The Disk Is Full and Nobody Knows Why: A Horror Story in df -h

Listen, if the df -h command is your first line of defense, you’ve already lost the war.

There is a specific, cold sweat that descends upon a sysadmin when they see /dev/sda1 sitting at 99% capacity. It’s not just a technical bottleneck; it’s a quiet, existential crisis. You run the command, your terminal spits out the grim reality, and your brain immediately starts running a triage simulation. Is it the logs? Is it a runaway process dumping core files into /tmp? Or, in the most maddening case of all, is the space simply gone—vanished into the ether of inode exhaustion or unlinked file descriptors that the kernel refuses to let go of?

We treat disk space as a commodity, but it’s actually a fragile illusion. We assume that when we delete a file, the space returns. But what if a process is still holding the file descriptor open? You see the space occupied, you delete the file, and df remains stubbornly stagnant. You are staring at a ghost. You are debugging a memory that hasn’t realized it’s dead yet.

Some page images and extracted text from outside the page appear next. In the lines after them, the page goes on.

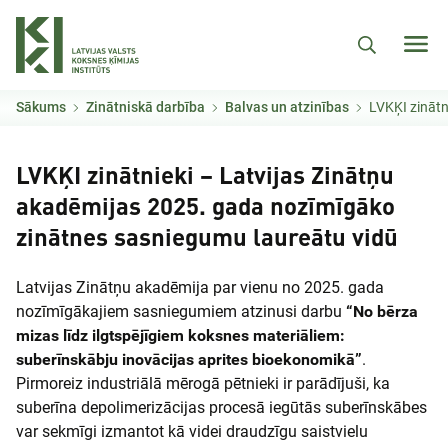
Pārlekt uz galveno saturu
Sākums
Zinātniskā darbība
Balvas un atzinības
LVKĶI zinātnieki – La
LVKĶI zinātnieki – Latvijas Zinātņu
akadēmijas 2025. gada nozīmīgāko
zinātnes sasniegumu laureātu vidū
Latvijas Zinātņu akadēmija par vienu no 2025. gada
nozīmīgākajiem sasniegumiem atzinusi darbu
“No bērza
mizas līdz ilgtspējīgiem koksnes materiāliem:
suberīnskābju inovācijas aprites bioekonomikā”
.
Pirmoreiz industriālā mērogā pētnieki ir parādījuši, ka
suberīna depolimerizācijas procesā iegūtās suberīnskābes
var sekmīgi izmantot kā videi draudzīgu saistvielu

The Anatomy of a Disk-Full Panic

When you start investigating, you aren’t just looking for big files. You’re looking for the breakdown of trust between the filesystem and the kernel. The classic approach—du -sh *—is the equivalent of looking for your lost keys by checking the pockets of your coat while you’re standing in the middle of a burning building. It’s helpful, sure, but it ignores the structural fire.

Often, the space isn’t “full” in the way a bucket is full of water. It’s full because of zombie files. These are files deleted by an application that didn’t close its handle, meaning the kernel keeps the inode locked. The file is invisible to ls, but it is occupying every single bit of space it held while “alive.”

The Ritual of Investigation

Before you start nuking logs with rm -rf—a practice that has ended more careers than I care to count—you must use the right tools. If df says the disk is full but du says it isn’t, you aren’t crazy. You’re just dealing with the reality of hidden file descriptors.

Use lsof. Specifically, use lsof +L1 to find files that have been unlinked but are still held by a process. It is a terrifyingly effective command that reveals the hidden architecture of your storage mess. It makes you wonder: if these files are deleted but still taking up space, do they actually exist at all? Or are we just comforting ourselves with the definitions of “file” and “space”?

The “Procrastination-at-Scale” Script

Sometimes, the disk is full because we are bad at housekeeping. We treat our servers like a junk drawer in a kitchen we never visit. If you’re going to be a hoarder, at least be an organized one. Here is a script I wrote to manage the “I’ll do it later” pile—a utility that logs my own lack of discipline before it hits the critical threshold.

#!/bin/bash
# The "Sysadmin Shame Logger"
# Because the disk is full, and deep down, you know it's your fault.

LOG_FILE="/var/log/admin_shame.log"
THRESHOLD=85
CURRENT_USAGE=$(df / | grep / | awk '{ print $5 }' | sed 's/%//')

log_message() {
    echo "$(date '+%Y-%m-%d %H:%M:%S') - $1" >> "$LOG_FILE"
}

if [ "$CURRENT_USAGE" -gt "$THRESHOLD" ]; then
    log_message "WARNING: Disk is at ${CURRENT_USAGE}%. Your laziness is now a performance metric."
    # Identify the top 5 space-hogs and log them for the walk of shame
    du -ah /var/log | sort -rh | head -n 5 >> "$LOG_FILE"
else
    log_message "Disk is at ${CURRENT_USAGE}%. You got away with it today."
fi

exit 0

The Restoration Paradox

How do you restore from a full disk? You don’t. You can’t. If the disk is full, your database writes will fail, your logs will truncate, and your backups—if you were foolish enough to run them to the same volume—will fail with a cryptic EIO or ENOSPC. The only “restoration” is the act of creation: moving data to off-site storage, expanding the LVM volume, or (the most honest option) deleting what you don’t actually need.

There is a recurring question that haunts me: why do we fight for more space when we never audit what we have? Perhaps we keep the files to keep the history, a digital paper trail of our own technical evolution. Or perhaps we’re just terrified that if we delete that log file from 2017, the server will lose its identity entirely. It is, perhaps, a sickness of the industry—the belief that storage is infinite and relevance is permanent.

Wait, my pager just went off. It’s a disk_full alert from the production cluster. Apparently, someone thought it was a brilliant idea to dump debug symbols into the partition without a rotation policy. Now, if you’ll excuse me, I have a cleanup script that hasn’t been tested since 2012 and a PagerDuty siren that currently sounds exactly like my internal monologue.